Journalists spend more time inside the confines of a newsroom than they do at home or at drinking establishments. So much so, they almost write out their rent checks to their editors. After spending more than
40 50 60 hours a week at work, it’s only a matter of time before journalists are sharing more than just notes and bylines with their co-workers. So it’s not surprising journalists like to date other journalists.
Journalists’ code of ethics forbid being in bed with sources but the code says nothing about being in bed with a fellow journalist.
Journalists like dating each other because only journalists understand the phrase: “Not tonight dear, I’m on deadline.”

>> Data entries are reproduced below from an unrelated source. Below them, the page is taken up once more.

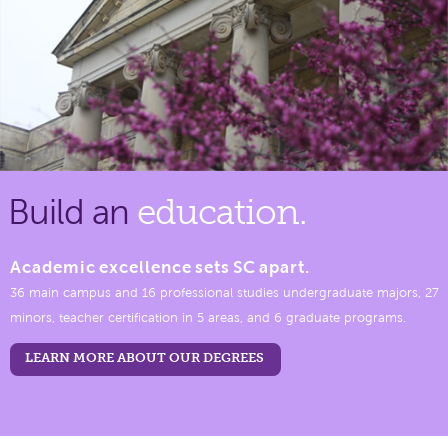
Build an
education.
Academic excellence sets SC apart.
36 main campus and 16 professional studies undergraduate majors, 27
minors, teacher certification in 5 areas, and 6 graduate programs.
LEARN MORE ABOUT OUR DEGREES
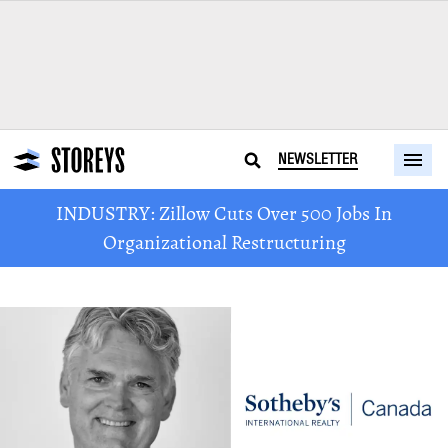
NEWSLETTER
INDUSTRY: Zillow Cuts Over 500 Jobs In
Organizational Restructuring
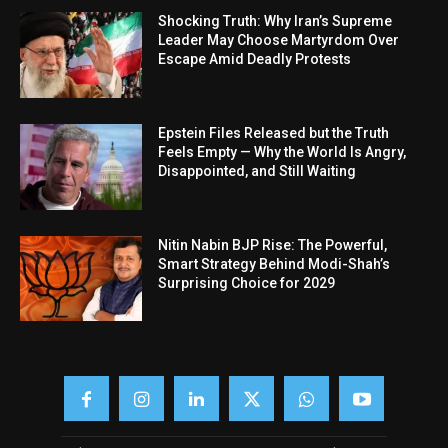
Shocking Truth: Why Iran’s Supreme
Leader May Choose Martyrdom Over
Escape Amid Deadly Protests
Epstein Files Released but the Truth
Feels Empty — Why the World Is Angry,
Disappointed, and Still Waiting
Nitin Nabin BJP Rise: The Powerful,
Smart Strategy Behind Modi-Shah’s
Surprising Choice for 2029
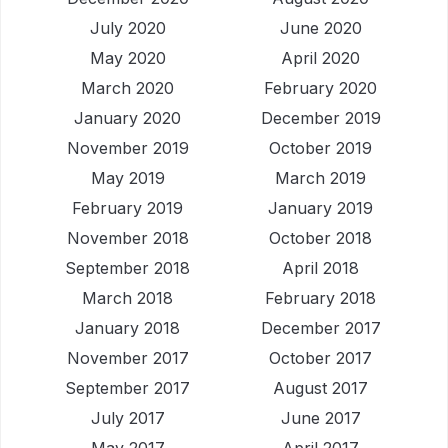
July 2020
June 2020
May 2020
April 2020
March 2020
February 2020
January 2020
December 2019
November 2019
October 2019
May 2019
March 2019
February 2019
January 2019
November 2018
October 2018
September 2018
April 2018
March 2018
February 2018
January 2018
December 2017
November 2017
October 2017
September 2017
August 2017
July 2017
June 2017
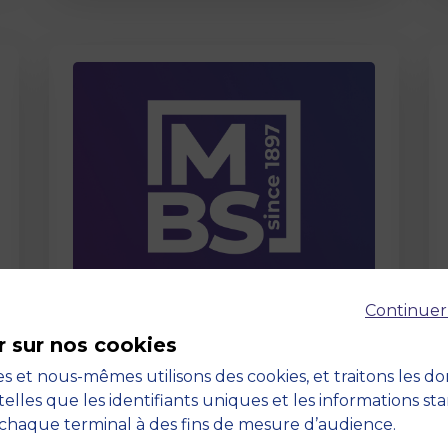
Page
Continuer
Care About Us
r sur nos cookies
03 September 2025
s et nous-mêmes utilisons des cookies, et traitons les d
telles que les identifiants uniques et les informations st
chaque terminal à des fins de mesure d’audience.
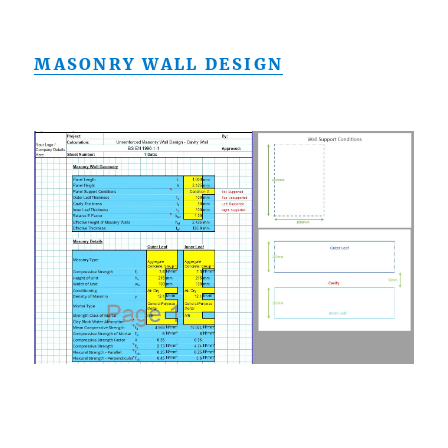
MASONRY WALL DESIGN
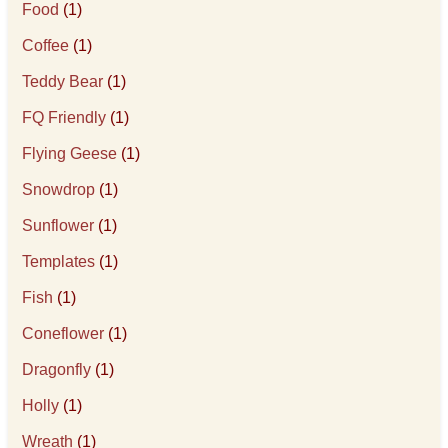
Food
(1)
Coffee
(1)
Teddy Bear
(1)
FQ Friendly
(1)
Flying Geese
(1)
Snowdrop
(1)
Sunflower
(1)
Templates
(1)
Fish
(1)
Coneflower
(1)
Dragonfly
(1)
Holly
(1)
Wreath
(1)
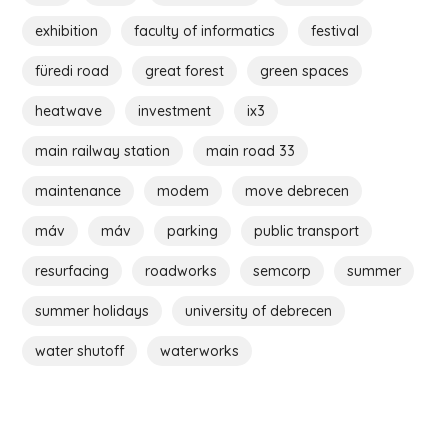
exhibition
faculty of informatics
festival
füredi road
great forest
green spaces
heatwave
investment
ix3
main railway station
main road 33
maintenance
modem
move debrecen
máv
máv
parking
public transport
resurfacing
roadworks
semcorp
summer
summer holidays
university of debrecen
water shutoff
waterworks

Attempts to date people outside of the newsroom who cannot name gubernatorial candidates from 1995, have a limited vocabulary and who don’t know who Hunter S. Thompson is will only lead to a return to dating journalists.
Hiding an office romance in a news-gathering organization is ultimately futile. Within days weeks months, snooping journalists will soon discover the tryst – but usually long after the relationship has ended.
Dating other journalists often results in “work goggles.” By limiting their selection of a mate to the confines of a newsroom, journalists are ultimately setting themselves up for a crash-and-burn relationship. Competition for A1, scoops and the sheer fact of spending 22 hours a day in the same room with another human being can kill a relationship faster than the decline of newspaper subscriptions. Needless to say, picking a mate from within a newsroom can have its disadvantages.
But only by dating a fellow journalist can one get away with saying, “Baby, I’m not gonna make it over tonight. I just got a tip and . . . .” Say that to someone outside the industry and that journalist probably just lost another reader and bed buddy. But say it that to a fellow journalist and the reply will be: “Want me to bring my video camera?”